After a troubled start to the Tour de France, Pierre Rolland claimed Europcar's second stage win in as many days at La Toussuire on Thursday, following in the wheel tracks of his team leader Thomas Voeckler.

The darlings of the French public twelve months ago – when Rolland announced his arrival at world level and Thomas Voeckler spent a remarkable ten days in yellow – a shadow was cast over Europcar's fairytale on the eve of this year's race. As the Tour began in Liège, it emerged that the squad had been placed under investigation for suspected use of corticosteroids and intravenous vitamin solutions in 2011.

"At the beginning, I didn't pay any attention to the story, but I was affected when I was jeered during the prologue," Rolland said in his post-race press conference. "That evening I was depressed and I even thought of going home if the Tour was going to be like that, but the public was more supportive once we got to France."

Rolland, who had struggled with a knee injury earlier in the season, saw his general classification aspirations dented during the crash-littered opening week. The Frenchman quickly took the decision to focus exclusively on chasing stage victory, even if his efforts on Thursday saw him move up to 9th overall."

"Moving up a place or two on GC, from 10th to 9th and so forth, is important for WorldTour points, but in terms of racing, only the podium counts," he said. "When you're not looking to defend a placing, it means that you can take more risks to win stages."

Rolland duly infiltrated the early break, which formed ahead of the Col de la Madeleine, and thanks to his teammate Christophe Kern's pressing on the Col de la Croix de Fer, he was part of a four-man leading group as the final climb to La Toussuire began, alongside Chris Anker Sorensen (Saxo Bank-Tinkoff Bank), Robert Kiserlovski (Astana) and Vasili Kiryienka (Movistar).

It was familiar situation for Rolland, who took victory on a strikingly similar stage to l'Alpe d'Huez last year, dropping no less a figure than Alberto Contador in the process. The Frenchman repeated the dose here, jumping clear of his companions on the early slopes of the final ascent, and holding off the chasing yellow jersey group to claim the second Tour stage win of his career.

"It was a similar stage to l'Alpe d'Huez, a short stage but with long climbs," he said. "There were 60km of climbing in that stage last year, 70km this year.
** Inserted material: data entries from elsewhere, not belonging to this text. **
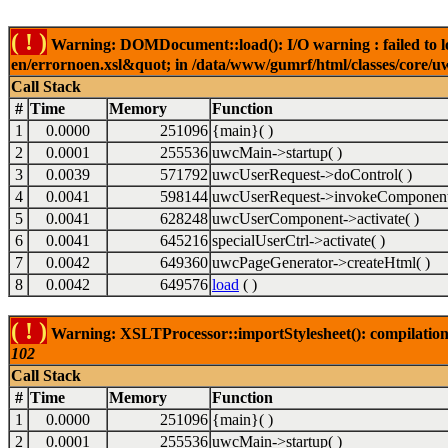
( ! )
Warning: DOMDocument::load(): I/O warning : failed to lo
en/errornoen.xsl&quot; in /data/www/gumrf/html/classes/core/
Call Stack
#
Time
Memory
Function
1
0.0000
251096
{main}( )
2
0.0001
255536
uwcMain->startup( )
3
0.0039
571792
uwcUserRequest->doControl( )
4
0.0041
598144
uwcUserRequest->invokeComponent
5
0.0041
628248
uwcUserComponent->activate( )
6
0.0041
645216
specialUserCtrl->activate( )
7
0.0042
649360
uwcPageGenerator->createHtml( )
8
0.0042
649576
load
( )
( ! )
Warning: XSLTProcessor::importStylesheet(): compilation
102
Call Stack
#
Time
Memory
Function
1
0.0000
251096
{main}( )
2
0.0001
255536
uwcMain->startup( )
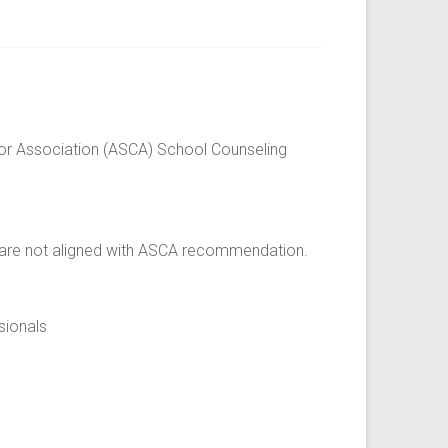
or Association (ASCA) School Counseling
t are not aligned with ASCA recommendation.
sionals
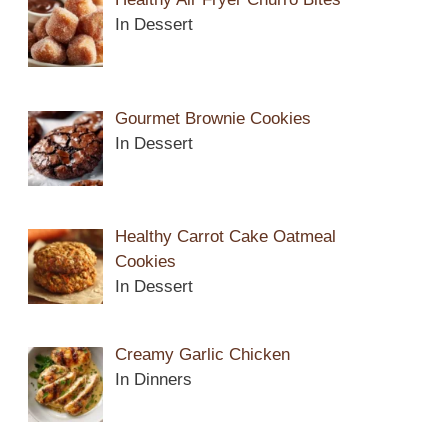
In Dessert
Gourmet Brownie Cookies
In Dessert
Healthy Carrot Cake Oatmeal
Cookies
In Dessert
Creamy Garlic Chicken
In Dinners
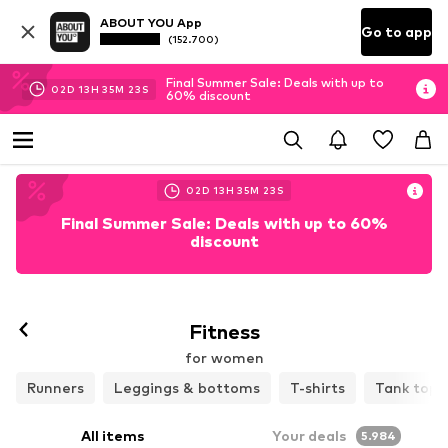
ABOUT YOU App
Go to app
(152.700)
Final Summer Sale: Deals with up to
02
D
13
H
35
M
21
S
60% discount
02
D
13
H
35
M
21
S
Final Summer Sale: Deals with up to 60%
discount
Follow
Fitness
for women
Runners
Leggings & bottoms
T-shirts
Tank tops
All items
Your deals
5.984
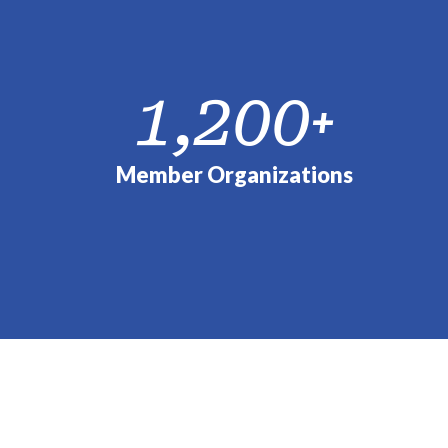
1,200
+
Member Organizations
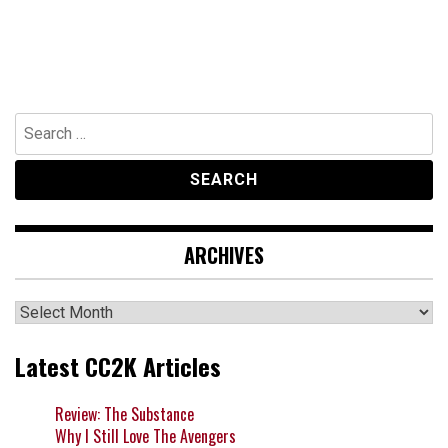
Search
for:
ARCHIVES
Archives
Latest CC2K Articles
Review: The Substance
Why I Still Love The Avengers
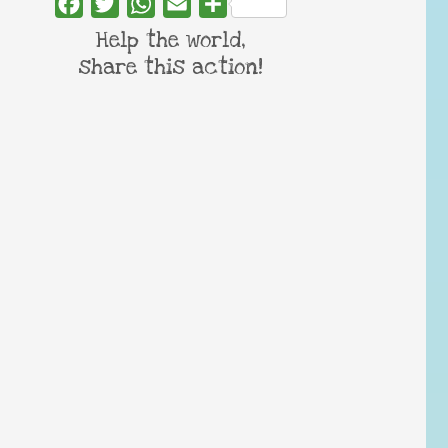
Facebook
Twitter
WhatsApp
Email
Share
Help the world,
share this action!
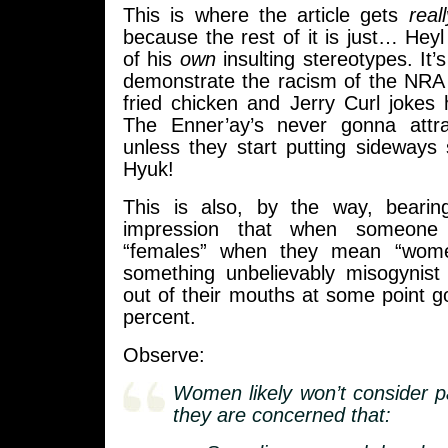
This is where the article gets
real
because the rest of it is just… Heyl 
of his
own
insulting stereotypes. It’s
demonstrate the racism of the NRA 
fried chicken and Jerry Curl jokes 
The Enner’ay’s never gonna attr
unless they start putting sideways
Hyuk!
This is also, by the way, bearin
impression that when someone
“females” when they mean “wome
something unbelievably misogynist
out of their mouths at some point 
percent.
Observe:
Women likely won’t consider pa
they are concerned that:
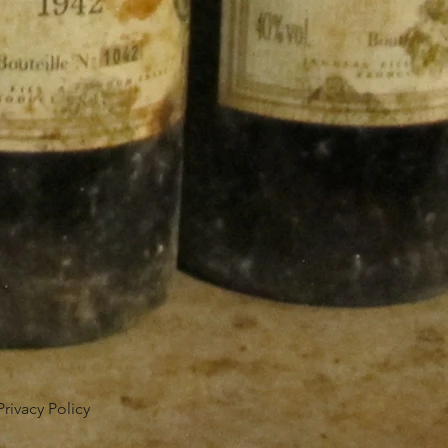
Privacy Policy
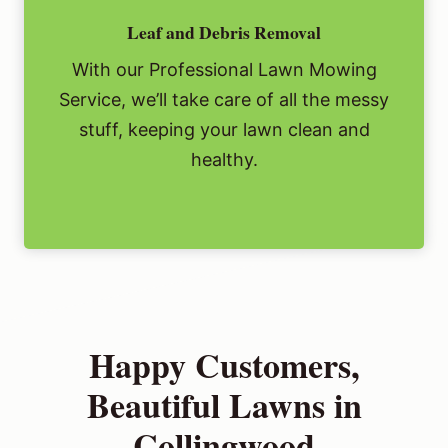
Leaf and Debris Removal
With our Professional Lawn Mowing
Service, we’ll take care of all the messy
stuff, keeping your lawn clean and
healthy.
Happy Customers,
Beautiful Lawns in
Collingwood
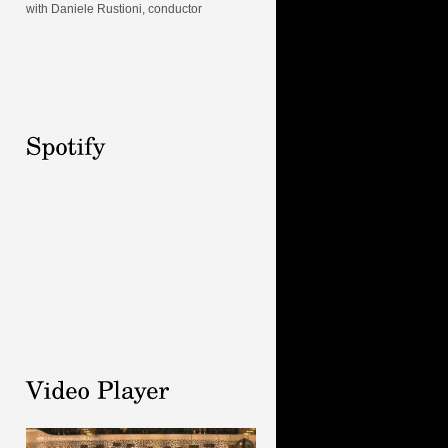
with Daniele Rustioni, conductor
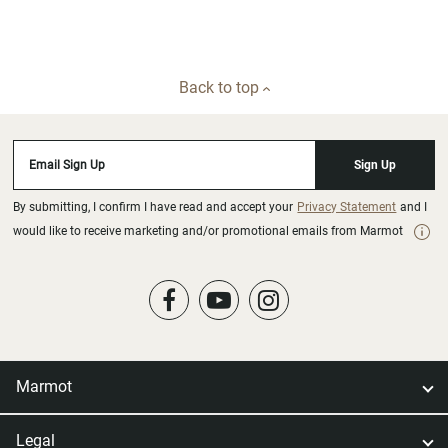
Back to top
Email Sign Up
Sign Up
By submitting, I confirm I have read and accept your
Privacy Statement
and I
would like to receive marketing and/or promotional emails from Marmot
Marmot
Legal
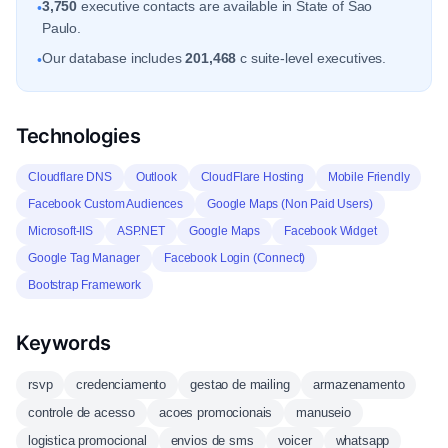
3,750
executive contacts are available in State of Sao
•
Paulo.
Our database includes
201,468
c suite-level executives.
•
Technologies
Cloudflare DNS
Outlook
CloudFlare Hosting
Mobile Friendly
Facebook Custom Audiences
Google Maps (Non Paid Users)
Microsoft-IIS
ASP.NET
Google Maps
Facebook Widget
Google Tag Manager
Facebook Login (Connect)
Bootstrap Framework
Keywords
rsvp
credenciamento
gestao de mailing
armazenamento
controle de acesso
acoes promocionais
manuseio
logistica promocional
envios de sms
voicer
whatsapp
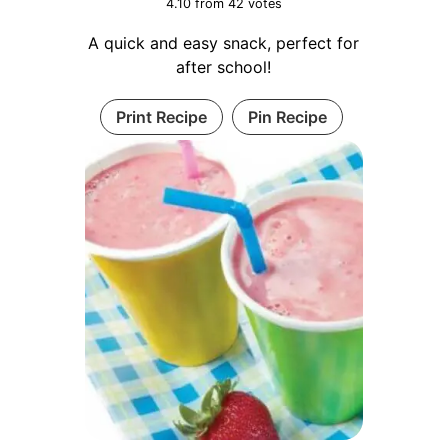
4.10
from
42
votes
A quick and easy snack, perfect for
after school!
Print Recipe
Pin Recipe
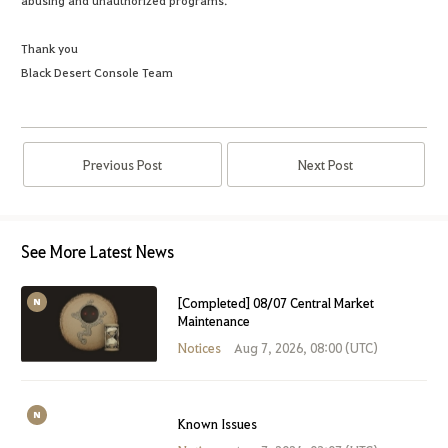
abusing and unauthorized programs.
Thank you
Black Desert Console Team
Previous Post
Next Post
See More Latest News
[Completed] 08/07 Central Market
Maintenance
Notices
Aug 7, 2026, 08:00 (UTC)
Known Issues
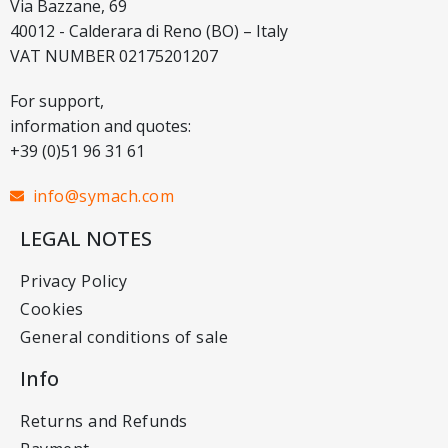
Via Bazzane, 69
40012 - Calderara di Reno (BO) – Italy
VAT NUMBER 02175201207
For support,
information and quotes:
+39 (0)51 96 31 61
info@symach.com
LEGAL NOTES
Privacy Policy
Cookies
General conditions of sale
Info
Returns and Refunds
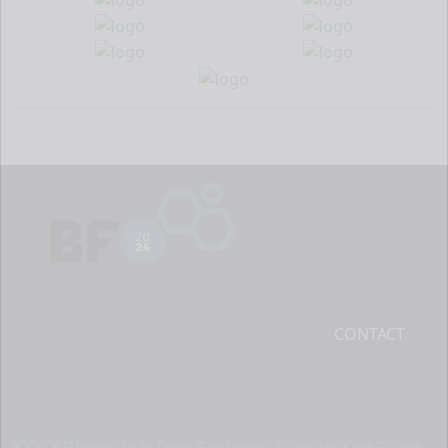
CONTACT
XXXIX Bienal de la Real Sociedad Española de Física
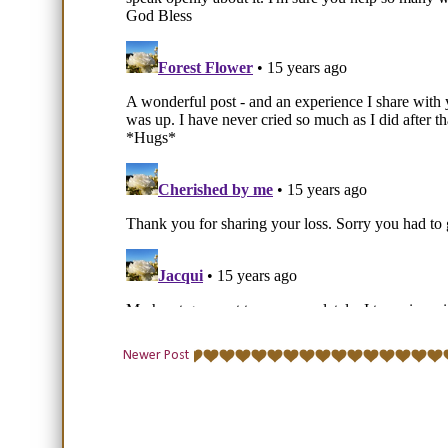
Newer Post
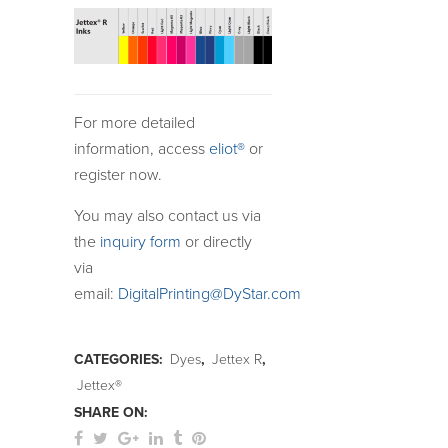
For more detailed
information, access
eliot®
or
register now.
You may also contact us via
the
inquiry form
or directly
via
email:
DigitalPrinting@DyStar.com
CATEGORIES:
Dyes
,
Jettex R
,
Jettex®
SHARE ON:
It was the most beautiful stage of the Tour."

Earlier, Rolland had fallen on the descent of the penultimate climb, the Col du Mollard, but mercifully, he was quickly back in the saddle. "I just thought of my mother and hoped she wasn't watching," he said. "I've had too much bad luck on this Tour to give up."

While Rolland's stage victory means that his Tour is already a success, he was optimistic about his chances of making a further impact later in the race, particularly given his experiences of twelve months ago. "From the stage win at the Alpe and working for Thomas [Voeckler], I learned that I was capable of going well in the third week," he said.